* **WORK INSTRUCTION**: Could you transcribe exactly the lines below, from the line with "to claim the" through the line with "interventions", and nothing else, leaving out the pictures?
DATA RECORDS below:
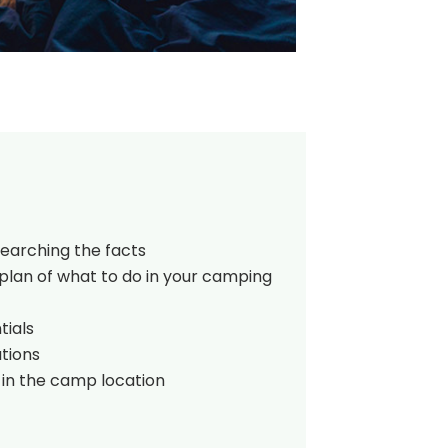
searching the facts
plan of what to do in your camping
tials
tions
 in the camp location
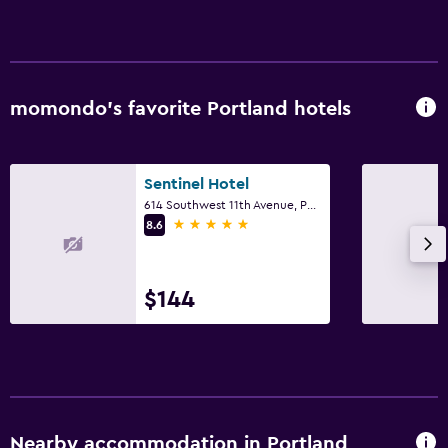
momondo’s favorite Portland hotels
Sentinel Hotel
614 Southwest 11th Avenue, Portland, OR
5 stars
8.6
$144
Nearby accommodation in Portland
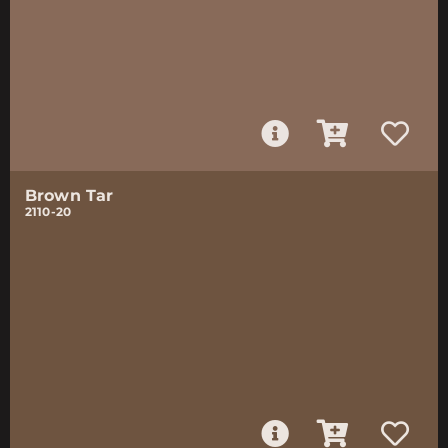
Brown Tar
2110-20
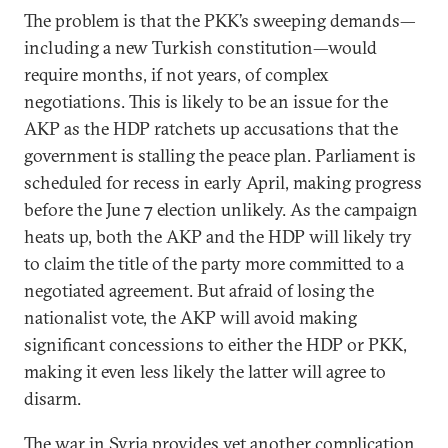
The problem is that the PKK’s sweeping demands—
including a new Turkish constitution—would
require months, if not years, of complex
negotiations. This is likely to be an issue for the
AKP as the HDP ratchets up accusations that the
government is stalling the peace plan. Parliament is
scheduled for recess in early April, making progress
before the June 7 election unlikely. As the campaign
heats up, both the AKP and the HDP will likely try
to claim the title of the party more committed to a
negotiated agreement. But afraid of losing the
nationalist vote, the AKP will avoid making
significant concessions to either the HDP or PKK,
making it even less likely the latter will agree to
disarm.
The war in Syria provides yet another complication.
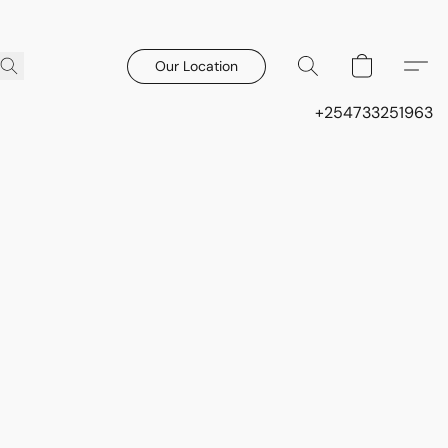
Our Location
+254733251963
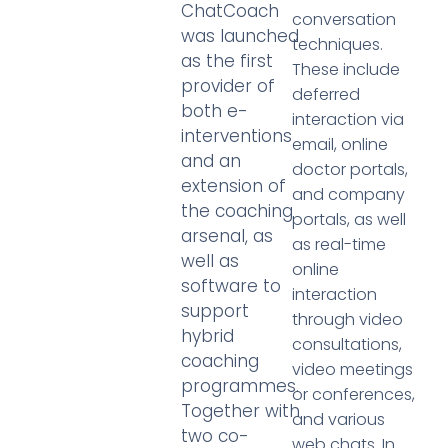
ChatCoach
conversation
was launched
techniques.
as the first
These include
provider of
deferred
both e-
interaction via
interventions
email, online
and an
doctor portals,
extension of
and company
the coaching
portals, as well
arsenal, as
as real-time
well as
online
software to
interaction
support
through video
hybrid
consultations,
coaching
video meetings
programmes.
or conferences,
Together with
and various
two co-
web chats. In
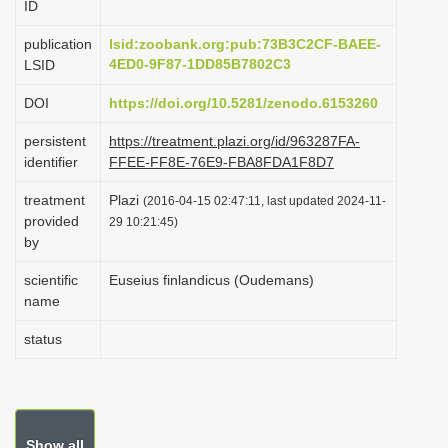
ID
t
i
publication
lsid:zoobank.org:pub:73B3C2CF-BAEE-
o
4ED0-9F87-1DD85B7802C3
LSID
n
DOI
https://doi.org/10.5281/zenodo.6153260
persistent
https://treatment.plazi.org/id/963287FA-
identifier
FFEE-FF8E-76E9-FBA8FDA1F8D7
treatment
Plazi
(2016-04-15 02:47:11, last updated 2024-11-
provided
29 10:21:45)
by
scientific
Euseius finlandicus (Oudemans)
name
status
Show all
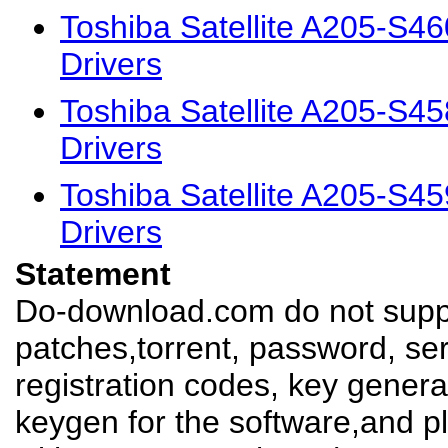
Toshiba Satellite A205-S
Drivers
Toshiba Satellite A205-S
Drivers
Toshiba Satellite A205-S
Drivers
Statement
Do-download.com do not suppl
patches,torrent, password, se
registration codes, key genera
keygen for the software,and pl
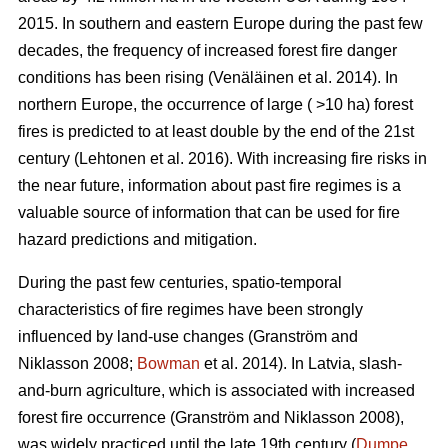
2015. In southern and eastern Europe during the past few
decades, the frequency of increased forest fire danger
conditions has been rising
(Venäläinen et al. 2014)
. In
northern Europe, the occurrence of large ( >10 ha) forest
fires is predicted to at least double by the end of the 21st
century
(Lehtonen et al. 2016)
. With increasing fire risks in
the near future, information about past fire regimes is a
valuable source of information that can be used for fire
hazard predictions and mitigation.
During the past few centuries, spatio-temporal
characteristics of fire regimes have been strongly
influenced by land-use changes
(Granström and
Niklasson 2008;
Bowman
et al. 2014)
. In Latvia, slash-
and-burn agriculture, which is associated with increased
forest fire occurrence
(Granström and Niklasson 2008)
,
was widely practiced until the late 19th century (
Dumpe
End of DATA RECORDS.
* **WRITTEN REPLY**:
to claim the title of the party more committed to a
negotiated agreement. But afraid of losing the
nationalist vote, the AKP will avoid making
significant concessions to either the HDP or PKK,
making it even less likely the latter will agree to
disarm.
The war in Syria provides yet another complication.
Our Location
+254733251963
ChatCoach
conversation
was launched
techniques.
as the first
These include
provider of
deferred
both e-
interaction via
interventions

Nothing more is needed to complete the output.